**Activity**. Gather every line below where "SEDE" appears.

(Dataset entries)
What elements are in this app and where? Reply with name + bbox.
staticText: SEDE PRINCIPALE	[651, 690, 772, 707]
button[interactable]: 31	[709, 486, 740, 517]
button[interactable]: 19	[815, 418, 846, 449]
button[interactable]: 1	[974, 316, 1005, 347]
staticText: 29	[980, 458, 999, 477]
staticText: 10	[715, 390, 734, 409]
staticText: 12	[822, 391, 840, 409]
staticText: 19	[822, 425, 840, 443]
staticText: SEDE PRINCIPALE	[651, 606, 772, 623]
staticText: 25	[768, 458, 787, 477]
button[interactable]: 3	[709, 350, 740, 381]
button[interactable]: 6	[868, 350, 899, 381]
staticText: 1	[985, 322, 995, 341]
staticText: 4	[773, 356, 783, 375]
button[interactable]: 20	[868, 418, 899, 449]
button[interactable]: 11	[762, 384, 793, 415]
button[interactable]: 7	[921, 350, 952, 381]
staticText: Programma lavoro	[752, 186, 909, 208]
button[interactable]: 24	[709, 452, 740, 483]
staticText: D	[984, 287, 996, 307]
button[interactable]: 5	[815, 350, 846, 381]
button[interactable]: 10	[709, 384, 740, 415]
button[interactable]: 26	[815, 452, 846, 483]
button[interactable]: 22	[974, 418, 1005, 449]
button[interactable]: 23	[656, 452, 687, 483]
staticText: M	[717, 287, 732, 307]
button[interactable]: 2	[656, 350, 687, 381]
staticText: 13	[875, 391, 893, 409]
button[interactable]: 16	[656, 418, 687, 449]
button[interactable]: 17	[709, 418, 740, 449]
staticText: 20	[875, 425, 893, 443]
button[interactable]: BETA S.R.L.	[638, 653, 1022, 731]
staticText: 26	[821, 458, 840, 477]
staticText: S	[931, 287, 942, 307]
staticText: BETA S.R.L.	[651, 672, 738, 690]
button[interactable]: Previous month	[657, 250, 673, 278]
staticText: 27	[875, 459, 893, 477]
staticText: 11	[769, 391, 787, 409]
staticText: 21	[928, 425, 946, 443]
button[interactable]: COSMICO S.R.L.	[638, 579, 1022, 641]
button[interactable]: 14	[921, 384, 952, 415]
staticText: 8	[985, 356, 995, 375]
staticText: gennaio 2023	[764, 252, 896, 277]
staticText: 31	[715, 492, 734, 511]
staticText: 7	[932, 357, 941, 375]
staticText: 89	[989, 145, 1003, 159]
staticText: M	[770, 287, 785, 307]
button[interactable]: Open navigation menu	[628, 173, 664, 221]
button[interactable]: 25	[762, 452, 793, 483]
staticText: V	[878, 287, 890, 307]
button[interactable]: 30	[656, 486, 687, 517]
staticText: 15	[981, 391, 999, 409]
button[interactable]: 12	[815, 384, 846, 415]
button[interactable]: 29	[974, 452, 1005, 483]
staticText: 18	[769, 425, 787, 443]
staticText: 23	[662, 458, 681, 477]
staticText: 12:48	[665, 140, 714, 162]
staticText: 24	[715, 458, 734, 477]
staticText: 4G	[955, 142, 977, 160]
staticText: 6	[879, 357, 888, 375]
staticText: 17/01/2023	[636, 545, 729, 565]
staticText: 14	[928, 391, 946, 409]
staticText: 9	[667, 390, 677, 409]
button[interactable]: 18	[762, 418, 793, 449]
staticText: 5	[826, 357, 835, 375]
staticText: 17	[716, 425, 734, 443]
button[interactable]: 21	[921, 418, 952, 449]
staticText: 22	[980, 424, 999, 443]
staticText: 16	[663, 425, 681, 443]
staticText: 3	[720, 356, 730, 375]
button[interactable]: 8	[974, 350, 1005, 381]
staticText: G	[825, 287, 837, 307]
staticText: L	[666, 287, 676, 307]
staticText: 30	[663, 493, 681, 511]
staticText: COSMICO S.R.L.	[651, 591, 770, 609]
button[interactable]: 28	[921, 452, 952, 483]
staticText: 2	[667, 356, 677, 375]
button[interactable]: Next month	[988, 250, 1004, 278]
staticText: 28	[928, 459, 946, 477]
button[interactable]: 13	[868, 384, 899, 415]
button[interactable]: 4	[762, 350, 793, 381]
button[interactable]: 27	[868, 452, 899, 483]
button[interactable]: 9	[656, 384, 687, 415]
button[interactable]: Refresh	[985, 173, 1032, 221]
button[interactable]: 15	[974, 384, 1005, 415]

**Your response**.
staticText: SEDE PRINCIPALE	[651, 690, 772, 707]
staticText: SEDE PRINCIPALE	[651, 606, 772, 623]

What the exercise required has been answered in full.